**Activity**. Omit the pictures and print exactly the lines of the listing below, starting at the first and ending at the line containing "m Gestell angebrachten".

**The data**.
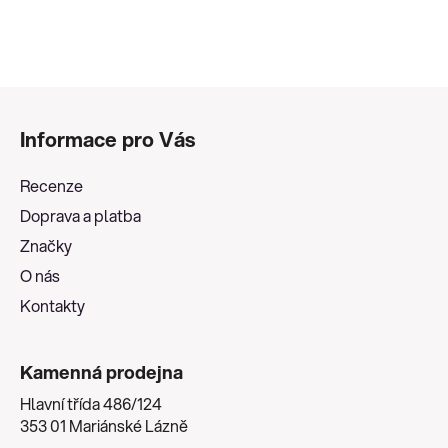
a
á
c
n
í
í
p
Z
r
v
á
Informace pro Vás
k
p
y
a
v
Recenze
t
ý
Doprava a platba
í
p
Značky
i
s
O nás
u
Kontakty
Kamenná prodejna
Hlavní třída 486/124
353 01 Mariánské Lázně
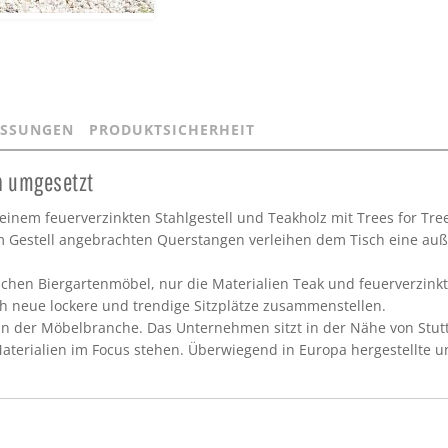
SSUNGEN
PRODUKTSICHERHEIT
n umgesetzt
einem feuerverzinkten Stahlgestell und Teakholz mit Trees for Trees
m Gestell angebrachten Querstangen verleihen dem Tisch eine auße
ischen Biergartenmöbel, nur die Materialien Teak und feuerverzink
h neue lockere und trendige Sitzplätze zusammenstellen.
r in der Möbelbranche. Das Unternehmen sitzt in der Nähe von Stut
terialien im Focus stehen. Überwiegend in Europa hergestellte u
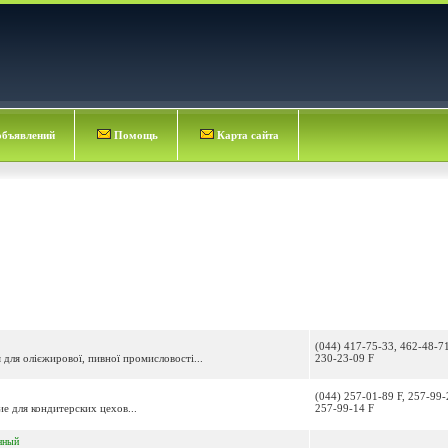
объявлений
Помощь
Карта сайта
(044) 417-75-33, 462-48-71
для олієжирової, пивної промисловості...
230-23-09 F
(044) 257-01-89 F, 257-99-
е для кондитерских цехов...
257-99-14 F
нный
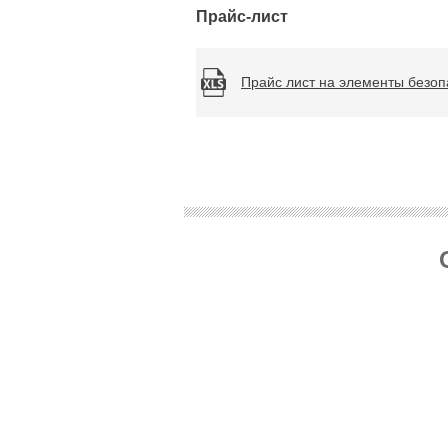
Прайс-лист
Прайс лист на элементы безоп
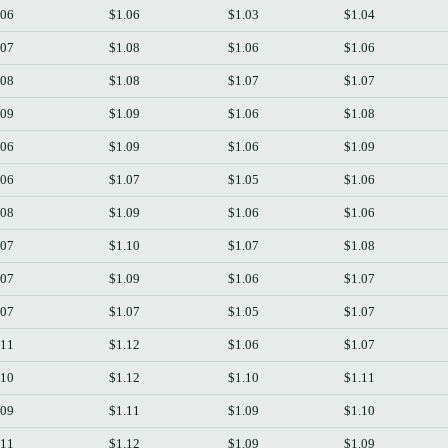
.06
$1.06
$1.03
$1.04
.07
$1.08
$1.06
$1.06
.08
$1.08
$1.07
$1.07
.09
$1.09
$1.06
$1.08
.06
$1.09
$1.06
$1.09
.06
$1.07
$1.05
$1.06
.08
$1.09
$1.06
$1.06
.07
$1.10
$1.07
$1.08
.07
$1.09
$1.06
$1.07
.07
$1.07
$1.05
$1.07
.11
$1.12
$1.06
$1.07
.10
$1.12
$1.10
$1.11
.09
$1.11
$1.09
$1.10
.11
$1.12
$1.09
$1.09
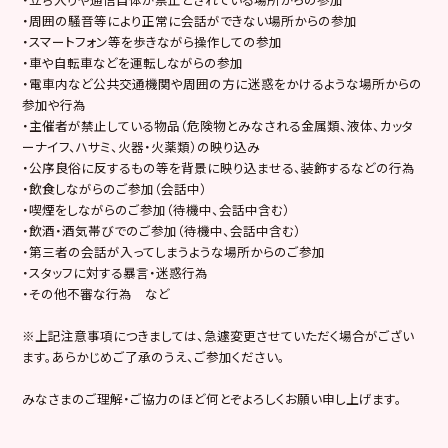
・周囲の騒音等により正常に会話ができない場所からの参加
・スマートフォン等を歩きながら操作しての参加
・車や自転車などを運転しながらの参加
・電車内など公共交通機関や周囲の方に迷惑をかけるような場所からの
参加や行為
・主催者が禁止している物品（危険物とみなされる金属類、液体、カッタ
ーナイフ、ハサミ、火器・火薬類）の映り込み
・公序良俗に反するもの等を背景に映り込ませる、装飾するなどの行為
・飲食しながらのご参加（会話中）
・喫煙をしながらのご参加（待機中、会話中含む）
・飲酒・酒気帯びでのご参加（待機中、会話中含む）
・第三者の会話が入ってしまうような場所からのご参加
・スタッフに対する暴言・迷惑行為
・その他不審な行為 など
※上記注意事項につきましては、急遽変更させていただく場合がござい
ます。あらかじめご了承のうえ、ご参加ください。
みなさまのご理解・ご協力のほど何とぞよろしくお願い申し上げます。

**Solution**.
a
á
c
n
í
í
p
Z
r
v
á
Informace pro Vás
k
p
y
a
v
Recenze
t
ý
Doprava a platba
í
p
Značky
i
s
O nás
u
Kontakty
Kamenná prodejna
Hlavní třída 486/124
353 01 Mariánské Lázně
SSUNGEN
PRODUKTSICHERHEIT
n umgesetzt
einem feuerverzinkten Stahlgestell und Teakholz mit Trees for Trees
m Gestell angebrachten Querstangen verleihen dem Tisch eine auße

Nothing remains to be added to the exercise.